A mural at the San Elijo Retail Center in Cardiff-by-the-Sea has gone away. Local artist Kevin Anderson completed the four-by-seven-foot painting a year ago at the request of Commercial Facilities, Inc. The company manages the property, located on San Elijo Avenue in view of the Pacific Ocean and the beach. To the west run South Coast Highway 101 and railroad tracks.
“I did the mural for $600, a lot cheaper than I normally do,” Anderson tells me, “only because I love the area, do a lot of work down there, and know everybody. It started out as a seascape with a sunset. I kept seeing people that I know, and they’d come by and talk to me as I was painting. One day, a guy was sitting around playing the guitar. So, wham, I painted him into the picture and thought, ‘What a great idea. Let’s put some people in there that are from the area, including several that are homeless.’ I even painted in one of the clerks who work at the liquor store.” The mural was painted on wood shaped like a wine cask on the front of Mar Vista Liquor, a tenant in the building.
“Nobody seemed to mind,” says Anderson, “so I finished the mural that way.” But there was a hint of trouble ahead. Mike Paeske, vice president of Commercial Facilities Inc., asked that a cigarette in one character’s mouth be taken out of the painting. No problem. “I believe he thought it was a joint, so I painted over it,” Anderson continues. “If I’m working on something for somebody, they can tell me at any time what they want me to change, and I’m happy to do it. But I did think the cigarette thing was a little strange. He might have not liked the mural from the start, but he didn’t say anything more. And at the end, he paid me in full.”
The title of the mural, painted at the top, is Puesta del Sol, which means “sunset” in Spanish. The people Anderson painted into the picture, however, are now more prominent than the sun.
Anderson, 51, owns a house in Encinitas, where he lives with his wife and daughter. He makes his living primarily as a muralist, and his work can be seen all over Cardiff. “I’ve just been hired to paint a big mural in Solana Beach,” he tells me.
Over the last eight months, Anderson spent significant time in the area doing canvas paintings of the scenery, which is “spectacular,” he says. “You can see Seaside Beach and La Jolla south and Swami’s Beach to the north. Besides the sunsets, the beach, the cliffs in the distance, I was putting trains in some of the paintings.
“Not long ago — I think it was May 4 — I saw a worker with a ladder and paint bucket heading toward the liquor store.
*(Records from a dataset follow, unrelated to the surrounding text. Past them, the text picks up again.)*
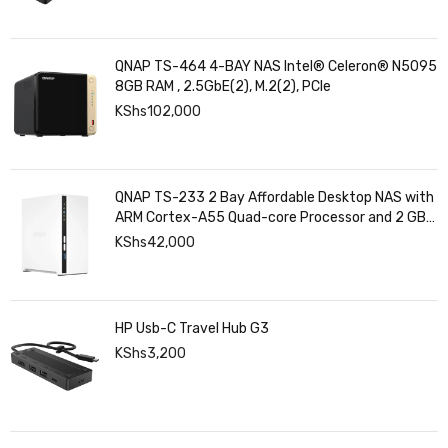
QNAP TS-464 4-BAY NAS Intel® Celeron® N5095
8GB RAM , 2.5GbE(2), M.2(2), PCIe
KShs
102,000
QNAP TS-233 2 Bay Affordable Desktop NAS with
ARM Cortex-A55 Quad-core Processor and 2 GB
DDR4 RAM
KShs
42,000
HP Usb-C Travel Hub G3
KShs
3,200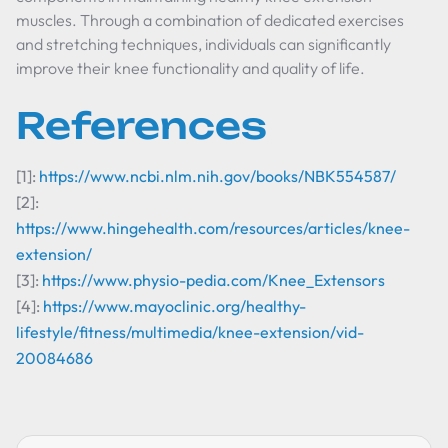
muscles. Through a combination of dedicated exercises
and stretching techniques, individuals can significantly
improve their knee functionality and quality of life.
References
[1]:
https://www.ncbi.nlm.nih.gov/books/NBK554587/
[2]:
https://www.hingehealth.com/resources/articles/knee-
extension/
[3]:
https://www.physio-pedia.com/Knee_Extensors
[4]:
https://www.mayoclinic.org/healthy-
lifestyle/fitness/multimedia/knee-extension/vid-
20084686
As he got closer to the building, I ran across the street and asked what he was up to. ‘I’ve got a work order to cover the mural up,’ he told me. So, right away, I called Mr. Paeske and asked that he stop the work. We went round and round about it, and he finally told me he’d allow a little time for me to remove the wood that the mural is on and take it somewhere else.”
In Anderson’s view, the mural’s fate is due to unwarranted beliefs about homeless people. “But those ideas are so ingrained,” he tells me, “ that there’s little you can do about them.”
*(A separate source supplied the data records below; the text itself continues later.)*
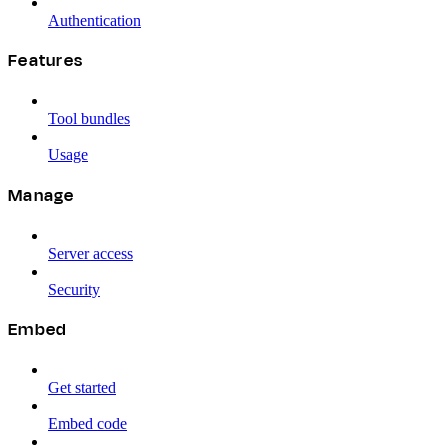
Authentication
Features
Tool bundles
Usage
Manage
Server access
Security
Embed
Get started
Embed code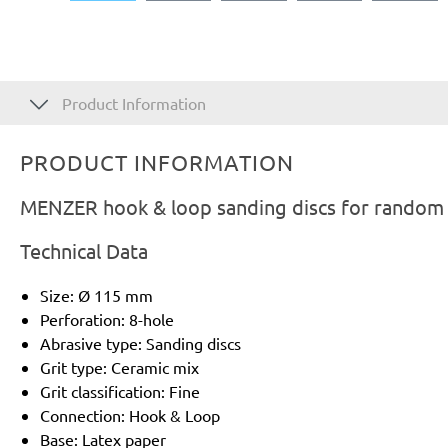
Product Information
PRODUCT INFORMATION
MENZER hook & loop sanding discs for random o
Technical Data
Size: Ø 115 mm
Perforation: 8-hole
Abrasive type: Sanding discs
Grit type: Ceramic mix
Grit classification: Fine
Connection: Hook & Loop
Base: Latex paper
I reach Mike Paeske at his Sorrento Valley office. “Over the last couple of years,” he says, “we’ve had issues with transients and vandalism to our property. The sheriff’s department came to us a couple of weeks ago and finally identified a number of individuals who were responsible for it. They told me that the individuals depicted in the mural were the ones. We didn’t want to be memorializing those people on our building, so we asked that the mural be removed.”
Paeske says he has a laundry list of chores and expenses associated with the transients hanging around the San Elijo Retail Center. They include cleaning up trash and defecation and replacing locks that have been glued shut around the building. “The most recent thing was a window broken by a bottle. The alley smells like urine because people are constantly urinating back there. After dealing with all the intoxication and fighting, which is causing our tenants to lose customers, we said we’ve had enough. We let it go for a long period of time and let the sheriff handle it. Finally, removing the mural was one of the things they asked us to do to help enforce the law.”
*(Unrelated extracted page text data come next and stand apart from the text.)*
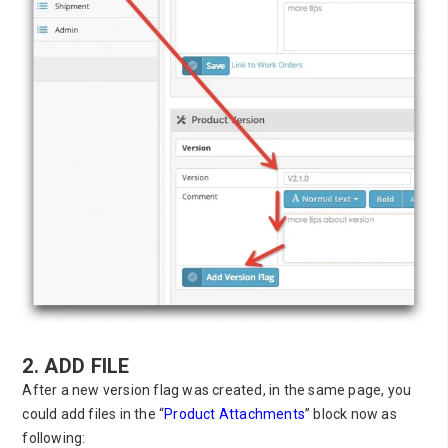
2. ADD FILE
After a new version flag was created, in the same page, you
could add files in the “
Product Attachments
” block now as
following:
Surprisingly, the situation has not provoked hostility between property manager and painter. “Mr. Paeske’s tone of voice has been real nice lately,” says Anderson. “But he’s firm on making the change. And it’s not an anger thing with me. I’m just sad about it. One alternative he offered me was to take the people out of the mural and keep it on the building. You may think I’m stubborn or stupid, but something in me is not letting me do that. I’d lose my integrity as an artist that way.
“And it feels like they’re profiling these people,” Anderson continues. “If you walked by the mural, you would think that it’s just a bunch of people sitting around a campfire enjoying a party. It doesn’t portray anything illicit, no drug taking or drinking, just a few people around a campfire with a nice sunset in the background. One of them is playing a guitar, another a harmonica. Even if you knew the people, you wouldn’t recognize them,” Anderson claims. “I grew up with two of them, and they’re not troublemakers. If anything, they make the town a better place.”
In the meantime, Anderson learned that a flyer with mug shots of several people in his mural has turned up in the San Elijo Retail Center’s businesses. Words at the top of the page read “Cal-Photo Image Network Mugbook.” The business owners are asked to call the sheriff’s department if they see any of the people.